First Name: Michael
Children: Two sons
Highest school level: College/University degree
Social background: Born in London just before the “blitz”. As a result moved around a lot in early years.
Graduated from College of Estate Management in London with equivalent of land economics degree.
Early adult life rowed very seriously for five years until moving to Canada with employer, soon after marrying in 1965. Later moved with same employer to Australia in 1972. Moved back to UK for several years before returning to Australia in 1981.
Career: Majority of working life involved with property investment, management and development at a senior level mainly on commercial, industrial and retail real estate. Final position was managing director of the small local subsidiary of a large private UK real estate group (for 16 years).

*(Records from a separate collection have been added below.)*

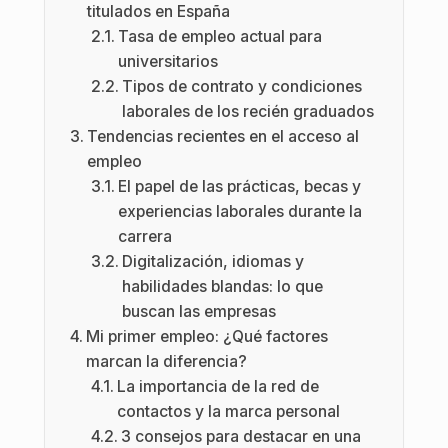
titulados en España
Tasa de empleo actual para
universitarios
Tipos de contrato y condiciones
laborales de los recién graduados
Tendencias recientes en el acceso al
empleo
El papel de las prácticas, becas y
experiencias laborales durante la
carrera
Digitalización, idiomas y
habilidades blandas: lo que
buscan las empresas
Mi primer empleo: ¿Qué factores
marcan la diferencia?
La importancia de la red de
contactos y la marca personal
3 consejos para destacar en una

Retirement plans: Already wholly retired
Forced into retirement: Yes
Retirement preparation: Took up a semi professional wood working course.. Also investigated possibility of taking on a new career.
Describe typical day: Retirement: Varies from day to day. Mixture of keeping up to date with mainly Australian and UK news and events; domestic chores and maintenance; managing own pension fund; keeping in touch with small group of friends. Furniture making and finer woodworking. At least one overseas trip a year mainly to see family and old friends in the UK and Europe. Regular interaction with grandchildren
Look forward to retirement: I was ambivalent about stopping full time work as I felt I had more to offer. On the other hand I was happy not to continue with a routine which i found was very repetitive.
Expectations: That I would undertake a mixture of part time consulting work and pursue other interests.
Hobbies: Mainly wood working.
Continue to work: Part time work..see above
Encounter ageism: Was expected to retire at 60; see above. The company rationale was that this would allow younger executives to move up in the organisation. With hindsight it is a fairly negative policy given the collective experience of people who had been in the organisation for many years. Today I suspect it would be regarded as a form of ageism.
Did you relocate: No
Live near family: Yes
Advice for others: Firstly consider at what age you wish to retire. With longer life expectancy there is an argument to work well into one’s late 60s or early 70s, as much as anything to maintain full cerebral activity. Also plan ahead for retirement and ensure you maintain mental and physical activity.. Maybe consider a fresh calling or further education. Also ensure that one’s partner is comfortable with retirement and agree on how it will work for both of you.